One big question, how does your ‘printf’ function work. If it is based on ‘Semihosting’, then often it will interfere with how FreeRTOS wants to work. The second question, do you have Preemtion enabled? If not then unless printf was is using an output designed for an RTOS, and has a block in it, once you get into one of the continous task, you have no ‘yield’ point, and thus never allow the system to swtich tasks. Last, you many need to make sure your printf is reentrant and usable in an RTOS enviornment, sometimes library functions aren’t.

Yeah printf is based on semihosting and seems like it’s blocking the execution or somehow is not reentrant. UART printf it’s working as intended.
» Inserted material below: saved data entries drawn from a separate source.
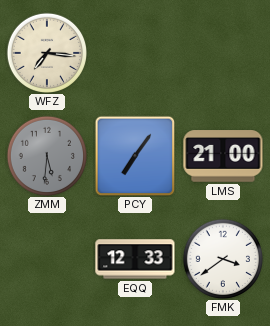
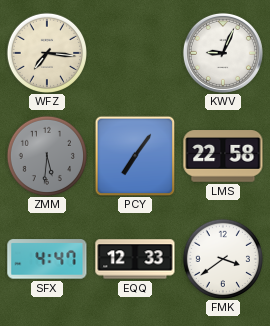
KWV: none -> 9:04
LMS: 21:00 -> 22:58
SFX: none -> 4:47
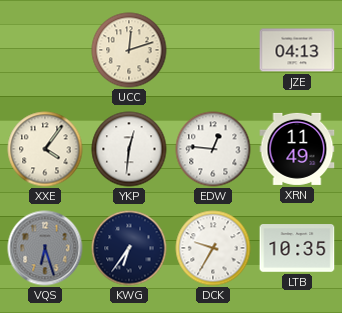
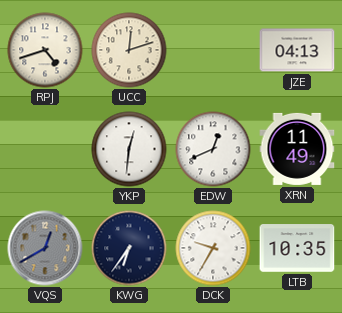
RPJ: none -> 4:42
XXE: 4:06 -> none
EDW: 12:46 -> 12:41
VQS: 6:27 -> 12:40
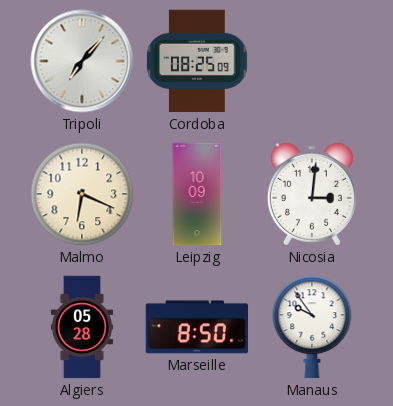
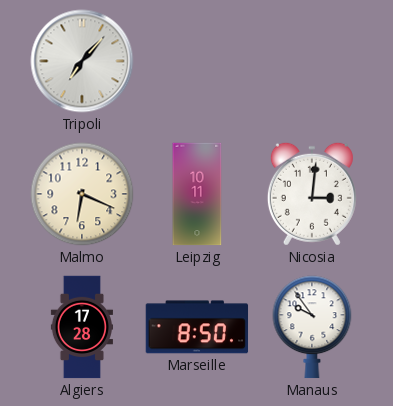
Cordoba: 08:25 -> none
Leipzig: 10:09 -> 10:11
Algiers: 05:28 -> 17:28
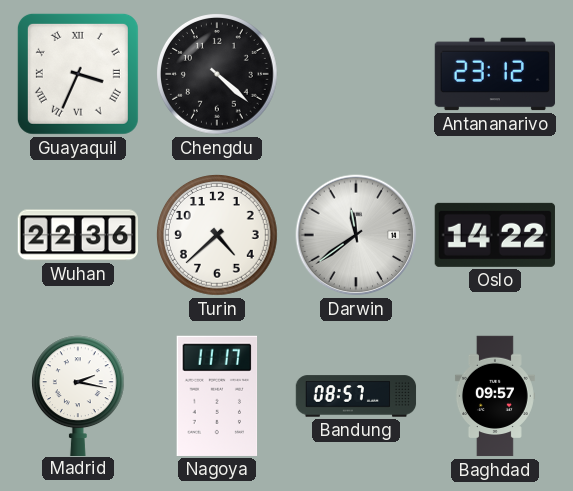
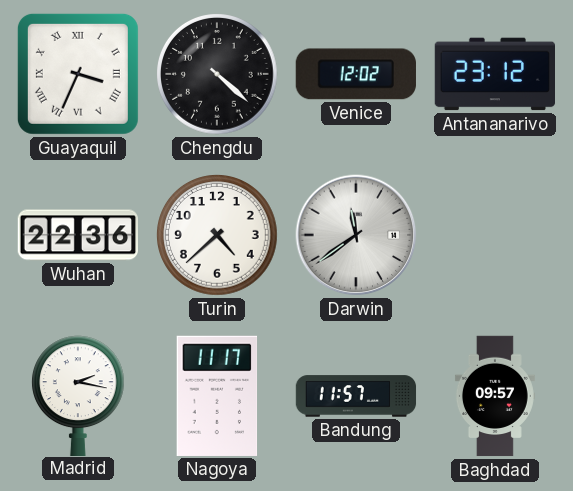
Venice: none -> 12:02
Oslo: 14:22 -> none
Bandung: 08:57 -> 11:57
Semihosting often doesn’t block but will spin in a tight idle loop, perhaps with interrupts being blocks. If the UART driver has the proper blocking, that would allow the switching. I would still double check that you have preemption enabled, as that still might be part of the issue, which has now been hidden by the fact that the tasks continully are blocking, providing context change points. If you change the continous tasks to do some other long running operation that doesn’t need blocking, you may find that you get the starving again without preemption. Turning off preemption makes things ‘tactically’ simpler, as you don’t need to worry about as many inter-task sharing concerns due to the limited context switch points. It does make things significantly more complicated in a ‘stratigic’ sense, as now every task, even low prioirty ones, need to make allowance for the highest priority response time by frequently providing context switch points.